Hong Kong and Malta top the rankings with prices in both up 15.7% year on year while the United States has registered the slowest rate of year on year growth since the fourth quarter of 2016 at 5.5%.
The next highest growth was a rise of 13.4% in Slovenia, followed by 11.5% in Lithuania, 10.5% in Hungary and Turkey, 9.9% in Mexico, 9.3% in the Netherlands, 8.9% in China and 8.8% in Singapore.
At the other end of the index, prices fell year on year by 3.7% in Saudi Arabia, by 2.9% in Finland, by 1.4% in Sweden, by 0.7% in Israel and the Ukraine, by 0.6% in Australia, by 0.4% in Brazil, and by 0.2% in Italy. Prices were flat in Morocco.
According to Liam Bailey, global head or research, the market in Hong Kong could see price growth slow in the coming months as the Hang Seng Index, which in the past has acted as a lead indicator for the property market, recently slipped 12%. ‘Add to this global trade disputes, a strengthening currency and the proposed vacancy tax for developers, we expect price growth to soften in 2019,’ he said.
Of the 57 countries tracked, eight recorded annual price declines with Sweden falling into this camp for the first time in six years. It suggests that low interest rates and strong population growth fuelled price inflation for several years before a surge in the delivery of new apartments and tighter lending rules saw a reversal in price movements. Only two years ago prices were rising at 11% per annum.
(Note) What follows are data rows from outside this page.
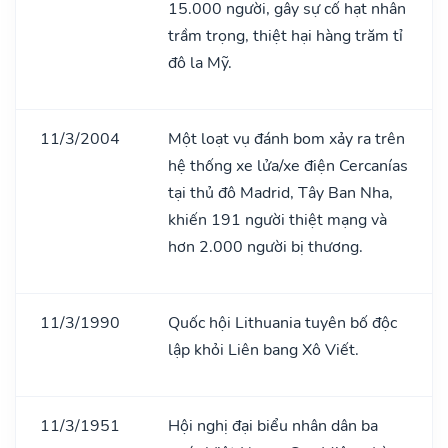
15.000 người, gây sự cố hạt nhân
trầm trọng, thiệt hại hàng trăm tỉ
đô la Mỹ.
11/3/2004
Một loạt vụ đánh bom xảy ra trên
hệ thống xe lửa/xe điện Cercanías
tại thủ đô Madrid, Tây Ban Nha,
khiến 191 người thiệt mạng và
hơn 2.000 người bị thương.
11/3/1990
Quốc hội Lithuania tuyên bố độc
lập khỏi Liên bang Xô Viết.
11/3/1951
Hội nghị đại biểu nhân dân ba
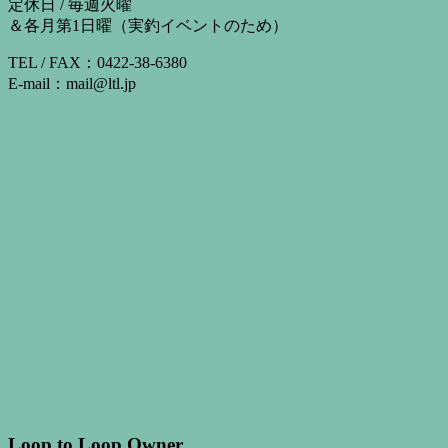
定休日 / 毎週火曜
＆各月第1日曜（実釣イベントのため）
TEL / FAX：0422-38-6380
E-mail：mail@ltl.jp
Loop to Loop Owner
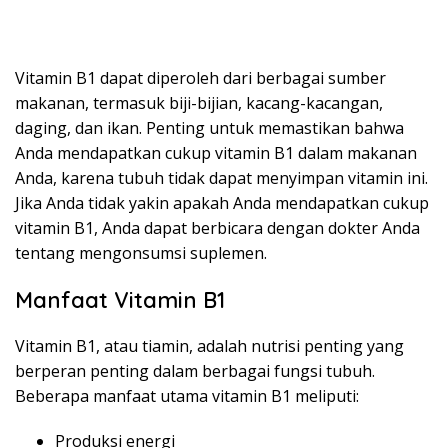
Vitamin B1 dapat diperoleh dari berbagai sumber
makanan, termasuk biji-bijian, kacang-kacangan,
daging, dan ikan. Penting untuk memastikan bahwa
Anda mendapatkan cukup vitamin B1 dalam makanan
Anda, karena tubuh tidak dapat menyimpan vitamin ini.
Jika Anda tidak yakin apakah Anda mendapatkan cukup
vitamin B1, Anda dapat berbicara dengan dokter Anda
tentang mengonsumsi suplemen.
Manfaat Vitamin B1
Vitamin B1, atau tiamin, adalah nutrisi penting yang
berperan penting dalam berbagai fungsi tubuh.
Beberapa manfaat utama vitamin B1 meliputi:
Produksi energi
Central and Eastern Europe (CEE) is an area of growth, with its countries accounting for three of the top 10 rankings in the third quarter of 2018. CEE economies on average registered a 7.6% price rise, whilst Western Europe recorded an average of 4.3% growth year on year.
Slovenia, Lithuania and Hungary all recorded double-digit price growth in the year to September 2018. Rising wages and greater access to mortgage finance are pushing prices higher, according to the report.
Mexico is the strongest performer in Latin America with prices up 9.9% on average. Consumer sentiment is rising on the back of a strengthening economy and supply remains constrained.
New Zealand, where a ban on non-residents purchasing existing homes came into force in July, saw annual price growth decline from 6.6% to 4.9% over the three months from June to September. High rates of net migration combined with limited new supply is expected to halt a slide into negative territory, the report says.
The US registered its slowest rate of annual growth since the final quarter of 2016. Higher mortgage rates on the back of eight rate rises since late 2015 has led to affordability constraints. Sales of existing homes have fallen 9.3% while housing starts have declined 8.7% since November 2017.